Given it’s complexity, GPS is surprisingly accurate. However, the level of accuracy can vary widely, from as low as 2 meters to more than a few kilometers or more. But what exactly does GPS accuracy measure? A 10 meter GPS accuracy means that if you draw a circle centered on the point reported by the GPS receiver, there is a high probability that the true location is within that circle. Google Maps typically highlights this circle in blue. In the particular case of Android devices, Google defines the exact probability as 68%. For the statistically inclined this is the confidence interval based on one standard deviation, assuming that location errors are random with a normal distribution.
It is important to note that GPS accuracy is affected by a number of factors. These include the number and position of satellites that the GPS receiver is able to connect to, whether the device is stationery or in motion, the quality of the receiver itself, as well as being indoors or outdoors.
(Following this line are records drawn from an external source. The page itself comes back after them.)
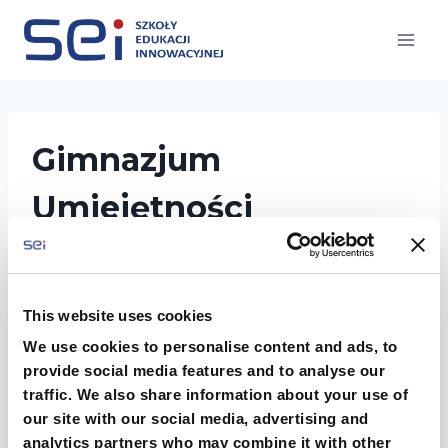
Przejdź
do
treści
Gimnazjum
Umiejętności
Twórczych
This website uses cookies
We use cookies to personalise content and ads, to
provide social media features and to analyse our
traffic. We also share information about your use of
our site with our social media, advertising and
analytics partners who may combine it with other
In general, while dedicated GPS receivers may acquire location information more slowly than smartphone-integrated receivers, they also tend to be more accurate.
What does all this information mean in practical terms?
A few things.
Firstly, it is important to be clear about why you want to collect location data. Mapping households in a high-density slum area for the purposes of follow-up is obviously a very different problem from merely tracking enumerators collecting data in the field for quality assurance. The former case demands accuracy in the range of 2 to perhaps, 10 meters. In the latter case, however, accuracy as low as 500 meters may be acceptable. Please note that the higher the accuracy number reported (in meters), the lower the accuracy level, and vice versa. For instance, 10 meter accuracy is “more accurate” than 100 meter accuracy.
Secondly, the level of accuracy desired affects your choice of GPS devices. This in turn has budgetary, logistical, training and other implications. For example, most smartphones generally cannot achieve accuracy below 4 meters. In my own experience working with many projects using smartphones location data collection, median accuracy tends to fall within 50 to 70 meters. The range can be highly diverse, starting from as low as 4 meters to as high as 6 or 7 kilometers. Some high-end dual-frequency GPS receivers support real-time positioning within a few centimeters, and long-term measurements at the millimeter level. In between these extremes are a wide range of receivers with different capabilities, and it is important to carefully consider which ones meet your accuracy, budget and complexity requirements.
Fig 3: Hoji waiting for location accuracy to improve from 23 meters to 10
Thirdly, some mobile applications allow you to set the desired level of accuracy. This means that you can force the devices to reject accuracy levels below a certain number. Hoji offers this capability, but, while it is a great feature, it is important to carefully consider the trade-off. Setting the accuracy level too high (i.e. a small number) means that the enumerator might have to wait a long time and probably even step out of the building to obtain a strong enough signal. For this reason, we generally advice our customers to not set a minimum accuracy level below 500 meters, especially when enumerators are using their own personal phones which can vary widely in terms of the quality of the GPS receiver installed on them.